Until recently, I loved Christmas. It was my favourite time of year. After all, I was born on Christmas Day. Christmas to me meant magic, family, Dandelion and Burdock, presents and more presents, chocolates, snow, TV and days off school. I have lots of memories of good (and not so good) Christmases: the Christmas when Grandma fell out of the car a few days before, the Christmases when my mum had to go to work, the Christmas when I received purple velvet peddle pushers, the Christmas when I was given brown suede pixie boots, the Christmases when I was too excited to eat, the Christmas when I was given a beautiful doll’s house and the Christmas I spent in Japan on the ski slopes with a conifer for a tree.

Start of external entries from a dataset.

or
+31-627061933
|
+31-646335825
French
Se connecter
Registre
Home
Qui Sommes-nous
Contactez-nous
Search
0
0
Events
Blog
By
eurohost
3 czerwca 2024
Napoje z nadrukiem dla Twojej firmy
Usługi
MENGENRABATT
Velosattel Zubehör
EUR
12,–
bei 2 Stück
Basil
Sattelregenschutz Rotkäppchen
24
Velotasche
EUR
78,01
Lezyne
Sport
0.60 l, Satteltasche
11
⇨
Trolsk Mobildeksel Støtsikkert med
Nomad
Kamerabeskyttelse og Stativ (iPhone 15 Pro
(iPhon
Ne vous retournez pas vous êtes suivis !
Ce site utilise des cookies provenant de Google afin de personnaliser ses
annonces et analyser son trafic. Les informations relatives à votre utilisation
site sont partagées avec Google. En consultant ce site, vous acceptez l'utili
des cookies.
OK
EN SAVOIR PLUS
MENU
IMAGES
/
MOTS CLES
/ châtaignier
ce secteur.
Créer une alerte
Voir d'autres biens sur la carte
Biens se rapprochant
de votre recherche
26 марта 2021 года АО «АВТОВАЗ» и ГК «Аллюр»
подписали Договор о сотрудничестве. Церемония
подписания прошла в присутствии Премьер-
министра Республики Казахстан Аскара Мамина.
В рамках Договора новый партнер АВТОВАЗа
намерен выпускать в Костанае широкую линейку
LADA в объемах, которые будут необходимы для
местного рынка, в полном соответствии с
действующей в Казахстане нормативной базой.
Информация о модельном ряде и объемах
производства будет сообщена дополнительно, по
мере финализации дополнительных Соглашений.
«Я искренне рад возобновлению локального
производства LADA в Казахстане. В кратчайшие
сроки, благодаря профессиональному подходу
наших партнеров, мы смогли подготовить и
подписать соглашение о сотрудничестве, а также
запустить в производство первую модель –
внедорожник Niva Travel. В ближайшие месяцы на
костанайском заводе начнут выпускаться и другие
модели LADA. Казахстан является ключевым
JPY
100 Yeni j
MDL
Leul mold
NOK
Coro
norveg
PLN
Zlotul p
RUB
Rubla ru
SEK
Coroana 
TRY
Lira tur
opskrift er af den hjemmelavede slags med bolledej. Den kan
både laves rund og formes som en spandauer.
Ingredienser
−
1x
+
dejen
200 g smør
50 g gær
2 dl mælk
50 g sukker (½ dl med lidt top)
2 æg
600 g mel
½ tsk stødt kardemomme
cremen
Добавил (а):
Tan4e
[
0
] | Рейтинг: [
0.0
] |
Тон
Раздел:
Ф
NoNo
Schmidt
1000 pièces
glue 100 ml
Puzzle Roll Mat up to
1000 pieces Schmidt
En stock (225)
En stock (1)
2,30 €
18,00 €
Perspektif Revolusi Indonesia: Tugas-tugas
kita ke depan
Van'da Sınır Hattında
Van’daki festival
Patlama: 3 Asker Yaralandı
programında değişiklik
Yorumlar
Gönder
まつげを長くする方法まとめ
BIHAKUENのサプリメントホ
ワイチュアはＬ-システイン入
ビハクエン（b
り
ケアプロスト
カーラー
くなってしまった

As an adult, I still love Christmas. I have three children and they love Christmas. We have our Christmas traditions. We always get a real tree. We always get it two weeks before Christmas. The top of our tree is adorned with a sheep (who else remembers the part the sheep played in the Nativity story?). They hang up their stockings above the wood burning stove. They have their own stockings which they’ve had since babies. They love Christmas. I love that they love Christmas.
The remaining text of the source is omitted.